Is it valid to train the autoencoder before building the encoder/decoder models?

Question

I am following the tutorial https://blog.keras.io/building-autoencoders-in-keras.html to build my autoencoder. For that, I have two strategies:

A) Step 1: build autoencoder; Step 2: build encoder; Step 3: build decoder; Step 4: compile autoencoder; Step 5: train autoencoder.

B) Step 1: build autoencoder; Step 2: compile autoencoder; Step 3: train autoencoder; Step 4: build encoder; Step 5: build decoder.

For both cases the model converges to loss 0.100. However, in case of strategy A, which is the one stated in the tutorial, the reconstruction is very poor. In case of strategy B the reconstruction is much better.

In my opinion this makes sense because in strategy A the weights of the encoder and decoder models were built over untrained layers and the result is random. In strategy B, on the other hand, I have the weights better defined after training, hence the reconstruction is better.

My questions are, is strategy B valid or I am cheating on the reconstruction? In case of strategy A, is Keras supposed to update the weights of the encoder and decoder models automatically since their models were built based on the autoencoder layers?

###### Code for Strategy A

# Step 1
features = Input(shape=(x_train.shape[1],))

encoded = Dense(1426, activation='relu')(features)
encoded = Dense(732, activation='relu')(encoded)
encoded = Dense(328, activation='relu')(encoded)

encoded = Dense(encoding_dim, activation='relu')(encoded)
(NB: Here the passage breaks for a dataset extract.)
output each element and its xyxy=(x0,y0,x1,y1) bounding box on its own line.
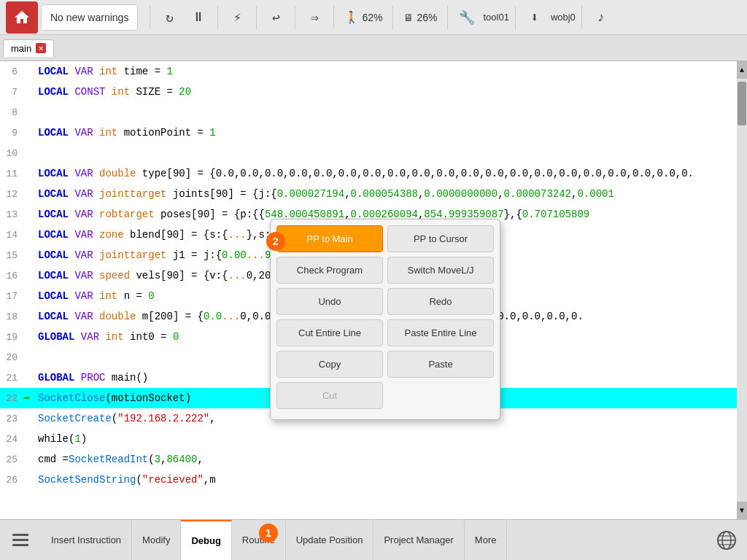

decoded = Dense(328, activation='relu')(encoded)
decoded = Dense(732, activation='relu')(decoded)
decoded = Dense(1426, activation='relu')(decoded)
decoded = Dense(x_train.shape[1], activation='relu')(decoded)

autoencoder = Model(inputs=features, outputs=decoded)

# Step 2
encoder = Model(features, encoded)

# Step 3
encoded_input = Input(shape=(encoding_dim,))
decoder_layer = autoencoder.layers[-4](encoded_input)
decoder_layer = autoencoder.layers[-3](decoder_layer)
decoder_layer = autoencoder.layers[-2](decoder_layer)
decoder_layer = autoencoder.layers[-1](decoder_layer)

decoder = Model(encoded_input, decoder_layer)

# Step 4
autoencoder.compile(optimizer='adam', loss='mse')

# Step 5
history = autoencoder.fit(x_train, 
                         x_train,
                         epochs=150,
                         batch_size=256,
                         shuffle=True,
                         verbose=1,
                         validation_split=0.2)

# Testing encoding
encoded_fts = encoder.predict(x_test)
decoded_fts = decoder.predict(encoded_fts)

###### Code for Strategy B

# Step 1
features = Input(shape=(x_train.shape[1],))

encoded = Dense(1426, activation='relu')(features)
encoded = Dense(732, activation='relu')(encoded)
encoded = Dense(328, activation='relu')(encoded)

encoded = Dense(encoding_dim, activation='relu')(encoded)

decoded = Dense(328, activation='relu')(encoded)
decoded = Dense(732, activation='relu')(decoded)
decoded = Dense(1426, activation='relu')(decoded)
decoded = Dense(x_train.shape[1], activation='relu')(decoded)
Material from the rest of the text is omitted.